Cleveland's mayor said city recreation centers would be open Monday and Tuesday to provide relief from the heat. The mayor of Akron, Ohio, opened four cooling centers.

"So many of us live and work in air-conditioned environments, we may not realize how dangerous this oppressive heat truly is for those who do not," Mayor Donald Plusquellic said.

By the evening rush hour, authorities closed a bridge spanning the Cuyahoga River in Cleveland because the heat had caused the steel to expand and prevented parts from fitting together properly.

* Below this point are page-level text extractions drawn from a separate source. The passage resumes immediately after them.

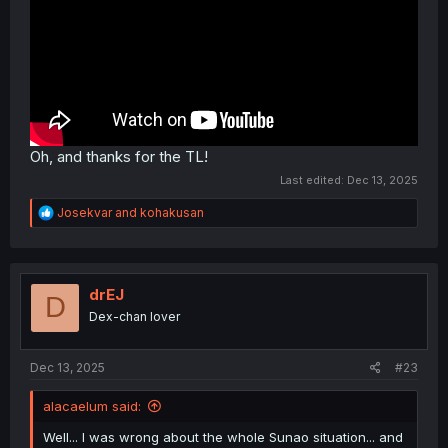
Oh, and thanks for the TL!
Last edited:
Dec 13, 2025
R
Josekvar
and
kohakusan
e
a
c
t
i
drEJ
D
o
Dex-chan lover
n
s
:
Dec 13, 2025
#23
alacaelum said:
Well... I was wrong about the whole Sunao situation... and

In Nebraska, high temperatures, a drought and strong winds combined to feed enormous wildfires near the Panhandle town of Harrison.

Chicagoan Danita Winfield, who does not have air conditioning in her apartment, planned to visit the city's 24-hour cooling station Monday night.

In the meantime, she said, "I sit out in the front of the complex for a while until I really get tired, then I go in the house and make a pallet on the floor because we do have a little breeze that comes through the window."

In Terre Haute, Ind., the heat was a concern for many players attending the season's first Indianapolis Colts practice. Two-time MVP Peyton Manning said players have taken the danger seriously ever since the death of Vikings tackle Korey Stringer, who collapsed five years ago from heat exhaustion in training camp.

"So guys try to be smart about it," Manning said.